Dataset entries:
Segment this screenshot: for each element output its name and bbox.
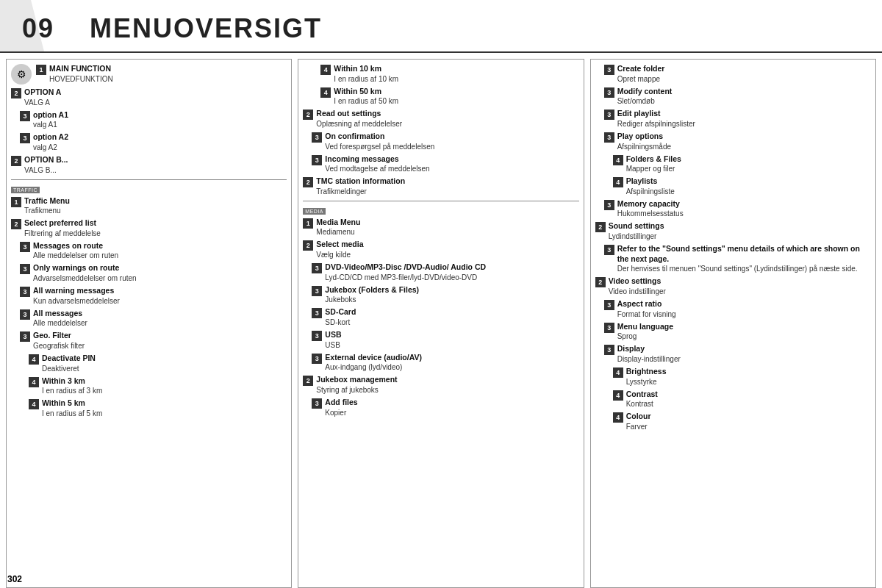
level-badge: 2	[303, 110, 313, 120]
list-item: 2 Video settings Video indstillinger	[595, 276, 871, 296]
list-item: 4 Within 10 km I en radius af 10 km	[320, 64, 578, 84]
list-item: 3 USB USB	[312, 330, 578, 350]
list-item: 3 Edit playlist Rediger afspilningsliste…	[604, 109, 871, 129]
item-text: Media Menu Mediamenu	[316, 218, 360, 237]
list-item: 2 OPTION B... VALG B...	[11, 155, 287, 175]
traffic-badge-container: TRAFFIC	[11, 184, 287, 193]
item-text: Within 5 km I en radius af 5 km	[42, 398, 102, 418]
level-badge: 4	[29, 377, 39, 387]
list-item: 2 Select media Vælg kilde	[303, 240, 578, 259]
item-text: Menu language Sprog	[617, 322, 673, 342]
level-badge: 4	[613, 412, 623, 423]
level-badge: 4	[613, 368, 623, 378]
section-divider	[303, 201, 578, 201]
item-text: Within 50 km I en radius af 50 km	[334, 87, 398, 107]
item-text: Traffic Menu Trafikmenu	[24, 196, 70, 216]
item-text: Colour Farver	[626, 412, 651, 431]
level-badge: 3	[20, 309, 30, 320]
page-wrapper: 09 MENUOVERSIGT ⚙ 1 MAIN FUNCTION HOVEDF…	[0, 0, 882, 588]
list-item: 4 Within 3 km I en radius af 3 km	[29, 376, 287, 396]
level-badge: 3	[604, 200, 614, 210]
list-item: 2 Select preferred list Filtrering af me…	[11, 218, 287, 238]
list-item: 4 Folders & Files Mapper og filer	[613, 154, 871, 174]
item-text: MAIN FUNCTION HOVEDFUNKTION	[49, 64, 113, 84]
level-badge: 2	[11, 219, 21, 229]
level-badge: 3	[604, 345, 614, 355]
item-text: Display Display-indstillinger	[617, 344, 681, 364]
item-text: Aspect ratio Format for visning	[617, 299, 676, 319]
item-text: Video settings Video indstillinger	[609, 276, 666, 296]
item-text: Select preferred list Filtrering af medd…	[24, 218, 101, 238]
level-badge: 3	[20, 287, 30, 297]
item-text: Sound settings Lydindstillinger	[609, 221, 664, 241]
list-item: 3 External device (audio/AV) Aux-indgang…	[312, 353, 578, 373]
item-text: Only warnings on route Advarselsmeddelel…	[33, 263, 137, 283]
list-item: 4 Within 50 km I en radius af 50 km	[320, 87, 578, 107]
level-badge: 3	[604, 65, 614, 75]
item-text: All messages Alle meddelelser	[33, 309, 87, 329]
list-item: 3 Play options Afspilningsmåde	[604, 132, 871, 151]
level-badge: 3	[312, 308, 322, 318]
level-badge: 1	[303, 218, 313, 229]
item-text: External device (audio/AV) Aux-indgang (…	[325, 353, 422, 373]
item-text: All warning messages Kun advarselsmeddel…	[33, 286, 120, 306]
level-badge: 3	[604, 245, 614, 255]
item-text: OPTION A VALG A	[24, 87, 61, 107]
list-item: ⚙ 1 MAIN FUNCTION HOVEDFUNKTION	[11, 64, 287, 85]
item-text: option A1 valg A1	[33, 110, 68, 130]
level-badge: 2	[303, 177, 313, 187]
list-item: 4 Brightness Lysstyrke	[613, 367, 871, 387]
level-badge: 2	[303, 376, 313, 386]
item-text: DVD-Video/MP3-Disc /DVD-Audio/ Audio CD …	[325, 262, 486, 282]
column-2: 4 Within 10 km I en radius af 10 km 4 Wi…	[298, 59, 584, 588]
item-text: Refer to the "Sound settings" menu detai…	[617, 244, 871, 273]
level-badge: 3	[312, 263, 322, 273]
list-item: 3 Incoming messages Ved modtagelse af me…	[312, 154, 578, 174]
list-item: 2 Sound settings Lydindstillinger	[595, 221, 871, 241]
item-text: option A2 valg A2	[33, 132, 68, 152]
section-divider	[11, 179, 287, 180]
item-text: On confirmation Ved forespørgsel på medd…	[325, 132, 434, 151]
item-text: Within 3 km I en radius af 3 km	[42, 376, 102, 396]
level-badge: 1	[11, 197, 21, 207]
list-item: 1 Media Menu Mediamenu	[303, 218, 578, 237]
list-item: 3 Aspect ratio Format for visning	[604, 299, 871, 319]
level-badge: 3	[604, 110, 614, 120]
item-text: Geo. Filter Geografisk filter	[33, 331, 85, 351]
list-item: 2 OPTION A VALG A	[11, 87, 287, 107]
item-text: Modify content Slet/omdøb	[617, 87, 673, 107]
level-badge: 4	[320, 65, 331, 75]
list-item: 3 Geo. Filter Geografisk filter	[20, 331, 287, 351]
item-text: Add files Kopier	[325, 398, 357, 417]
list-item: 3 All warning messages Kun advarselsmedd…	[20, 286, 287, 306]
list-item: 4 Within 5 km I en radius af 5 km	[29, 398, 287, 418]
level-badge: 3	[604, 323, 614, 333]
list-item: 3 All messages Alle meddelelser	[20, 309, 287, 329]
level-badge: 3	[604, 300, 614, 310]
item-text: Create folder Opret mappe	[617, 64, 665, 84]
list-item: 2 Jukebox management Styring af jukeboks	[303, 375, 578, 395]
level-badge: 3	[312, 354, 322, 364]
item-text: Brightness Lysstyrke	[626, 367, 667, 387]
list-item: 3 option A2 valg A2	[20, 132, 287, 152]
list-item: 3 Refer to the "Sound settings" menu det…	[604, 244, 871, 273]
list-item: 2 TMC station information Trafikmeldinge…	[303, 176, 578, 196]
list-item: 2 Read out settings Oplæsning af meddele…	[303, 109, 578, 129]
level-badge: 4	[613, 390, 623, 401]
list-item: 1 Traffic Menu Trafikmenu	[11, 196, 287, 216]
chapter-title: MENUOVERSIGT	[90, 13, 322, 43]
level-badge: 3	[20, 331, 30, 342]
level-badge: 3	[312, 331, 322, 341]
list-item: 3 Create folder Opret mappe	[604, 64, 871, 84]
list-item: 4 Contrast Kontrast	[613, 390, 871, 409]
level-badge: 3	[20, 133, 30, 143]
level-badge: 3	[20, 264, 30, 274]
item-text: Play options Afspilningsmåde	[617, 132, 671, 151]
level-badge: 2	[303, 240, 313, 251]
item-text: Contrast Kontrast	[626, 390, 658, 409]
item-text: Edit playlist Rediger afspilningslister	[617, 109, 695, 129]
list-item: 3 Memory capacity Hukommelsesstatus	[604, 199, 871, 219]
media-badge-container: MEDIA	[303, 206, 578, 215]
gear-icon: ⚙	[11, 64, 32, 85]
item-text: Folders & Files Mapper og filer	[626, 154, 681, 174]
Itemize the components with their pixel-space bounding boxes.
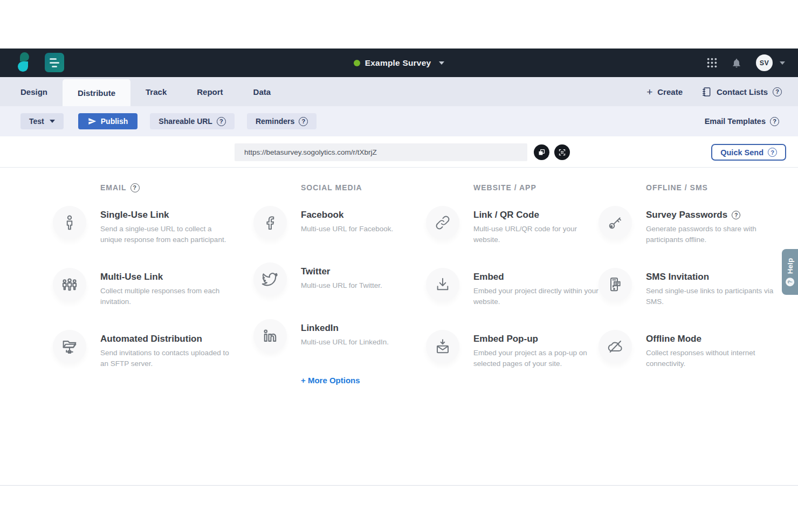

▸ **Work item**
From the entries above, show each line that includes the string "Contrast".

▸ **Task response**
list-item: 4 Contrast Kontrast	[613, 390, 871, 409]
item-text: Contrast Kontrast	[626, 390, 658, 409]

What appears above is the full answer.